Alman Donanması, gelecekteki yüzey muharebe sistemlerine yönelik yürütülen "Future Combat Surface System" girişimi kapsamında savaş kabiliyetine sahip iki farklı insansız deniz aracı (İDA) tipini test etmeye hazırlanıyor.
Ukrayna'ya ait bir İDA
Almanya merkezli Hartpunkt tarafından aktarılan bilgilere göre, test edilecek sistemlerden biri hafif, diğeri ise orta boy olacak.
Donanma, daha önce BlueWhale programı çerçevesinde insansız sualtı araçları (UUV) alanında adım atmıştı. Şimdi ise hedef, yüksek teknoloji hazırlık seviyesine (TRL9) sahip İDA platformlarıyla operasyonel testler gerçekleştirmek.

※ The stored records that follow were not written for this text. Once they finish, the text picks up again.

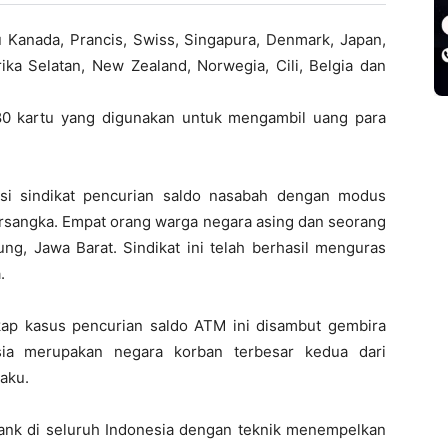
tu Kanada, Prancis, Swiss, Singapura, Denmark, Japan,
rika Selatan, New Zealand, Norwegia, Cili, Belgia dan
480 kartu yang digunakan untuk mengambil uang para
ksi sindikat pencurian saldo nasabah dengan modus
sangka. Empat orang warga negara asing dan seorang
ng, Jawa Barat. Sindikat ini telah berhasil menguras
.
kap kasus pencurian saldo ATM ini disambut gembira
sia merupakan negara korban terbesar kedua dari
aku.
ank di seluruh Indonesia dengan teknik menempelkan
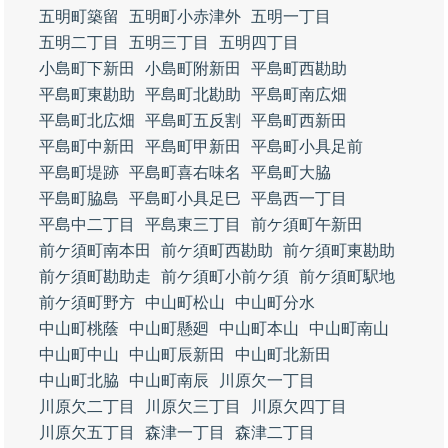
五明町築留
五明町小赤津外
五明一丁目
五明二丁目
五明三丁目
五明四丁目
小島町下新田
小島町附新田
平島町西勘助
平島町東勘助
平島町北勘助
平島町南広畑
平島町北広畑
平島町五反割
平島町西新田
平島町中新田
平島町甲新田
平島町小具足前
平島町堤跡
平島町喜右味名
平島町大脇
平島町脇島
平島町小具足巳
平島西一丁目
平島中二丁目
平島東三丁目
前ケ須町午新田
前ケ須町南本田
前ケ須町西勘助
前ケ須町東勘助
前ケ須町勘助走
前ケ須町小前ケ須
前ケ須町駅地
前ケ須町野方
中山町松山
中山町分水
中山町桃蔭
中山町懸廻
中山町本山
中山町南山
中山町中山
中山町辰新田
中山町北新田
中山町北脇
中山町南辰
川原欠一丁目
川原欠二丁目
川原欠三丁目
川原欠四丁目
川原欠五丁目
森津一丁目
森津二丁目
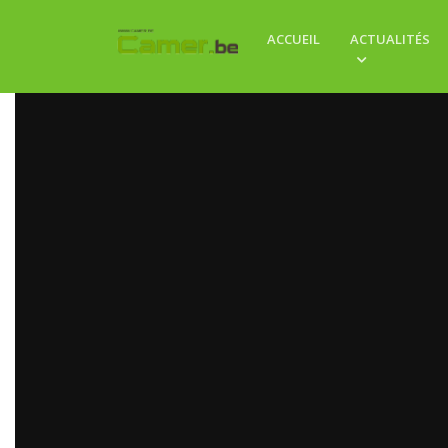
ACCUEIL
ACTUALITÉS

Test Süreci ve Zaman Çizelgesi
- Küçük boyutlu İDA platformunun 2029 yılında sahaya sürülmesi hedefleniyor. Bu sistemin özellikleri arasında otonom seyir kabiliyeti, 5 günlük görev süresi ve daha önce en az bir donanma tarafından kullanılmış olması yer alıyor. Silahlandırma kapsamında top ve füze/gezinen mühimmat entegrasyonu talep ediliyor.

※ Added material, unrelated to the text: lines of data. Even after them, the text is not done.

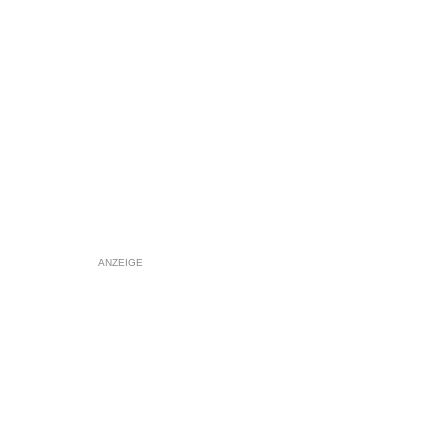
ANZEIGE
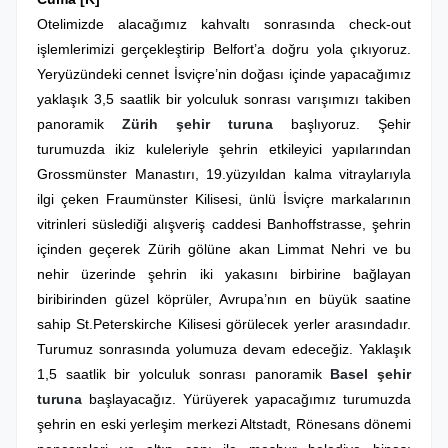
Otelimizde alacağımız kahvaltı sonrasında check-out
işlemlerimizi gerçekleştirip Belfort’a doğru yola çıkıyoruz.
Yeryüzündeki cennet İsviçre’nin doğası içinde yapacağımız
yaklaşık 3,5 saatlik bir yolculuk
sonrası varışımızı takiben
panoramik
Zürih şehir turuna
başlıyoruz. Şehir
turumuzda ikiz kuleleriyle şehrin etkileyici yapılarından
Grossmünster Manastırı, 19.yüzyıldan kalma vitraylarıyla
ilgi çeken Fraumünster Kilisesi, ünlü İsviçre markalarının
vitrinleri süslediği alışveriş caddesi Banhoffstrasse, şehrin
içinden geçerek Zürih gölüne akan Limmat Nehri ve bu
nehir üzerinde şehrin iki yakasını birbirine bağlayan
biribirinden güzel köprüler, Avrupa’nın en büyük saatine
sahip St.Peterskirche Kilisesi görülecek yerler arasındadır.
Turumuz sonrasında
yolumuza devam edeceğiz. Yaklaşık
1,5 saatlik bir yolculuk sonrası
panoramik
Basel şehir
turuna
başlayacağız. Yürüyerek yapacağımız turumuzda
şehrin en eski yerleşim merkezi Altstadt, Rönesans dönemi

- Orta boy İDA ise 2035 yılında hizmete girecek şekilde planlanıyor. Bu platformdan beklenen asgari nitelikler arasında en az 30 mm kalibreli top, füze veya gezinen mühimmat taşıma kapasitesi, 300 deniz mili menzilde 38 knot hızda seyrüsefer ve otonom seyir yeteneği bulunuyor.

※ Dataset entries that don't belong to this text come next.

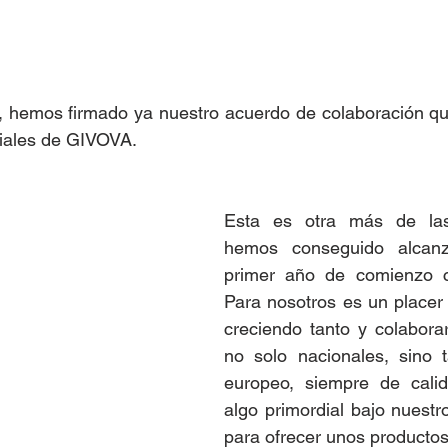
, hemos firmado ya nuestro acuerdo de colaboración que
iciales de GIVOVA.
Esta es otra más de las
hemos conseguido alcanz
primer año de comienzo c
Para nosotros es un placer y
creciendo tanto y colabora
no solo nacionales, sino t
europeo, siempre de cali
algo primordial bajo nuestro
para ofrecer unos productos 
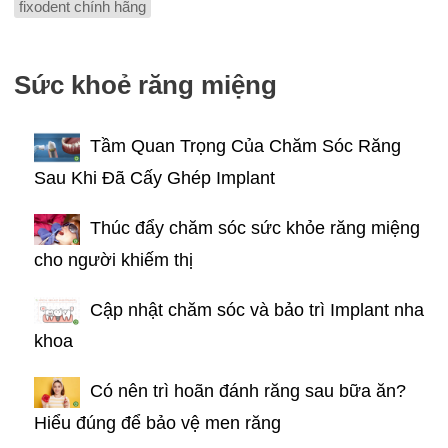
fixodent chính hãng
Sức khoẻ răng miệng
Tầm Quan Trọng Của Chăm Sóc Răng
Sau Khi Đã Cấy Ghép Implant
Thúc đẩy chăm sóc sức khỏe răng miệng
cho người khiếm thị
Cập nhật chăm sóc và bảo trì Implant nha
khoa
Có nên trì hoãn đánh răng sau bữa ăn?
Hiểu đúng để bảo vệ men răng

Her iki platformun da deniz durumu 5'e kadar olan koşullarda görev yapabilecek otonom seyir ve operasyon kabiliyetine sahip olması şart koşuluyor.
Hedef 2025 sonbaharı
Operasyonel deney testlerinin 2025 sonbaharında başlaması ve 8 gün sürmesi planlanıyor. Bu süre zarfında her iki İDA platformunun savaş koşullarına yakın senaryolarda performansları değerlendirilecek.
İDA atılımları olan ülkeler
Bugüne kadar savaş kabiliyetine sahip İDA sistemlerini aktif olarak tatbikatlarda veya çatışmalarda kullanabilen ülkeler arasında yalnızca ABD, Türkiye ve Ukrayna bulunuyor. Özellikle Ukrayna, Rusya ile devam eden savaşta deniz dronlarını aktif olarak kullanarak ciddi bir muharebe tecrübesi kazandı.
Almanya'nın bu alana yönelik yeni atılımı, Avrupa'da İDA teknolojisinin yaygınlaşmasına ve otonom deniz sistemlerinin NATO kuvvet yapısına entegrasyonuna önemli katkı sağlayabilir.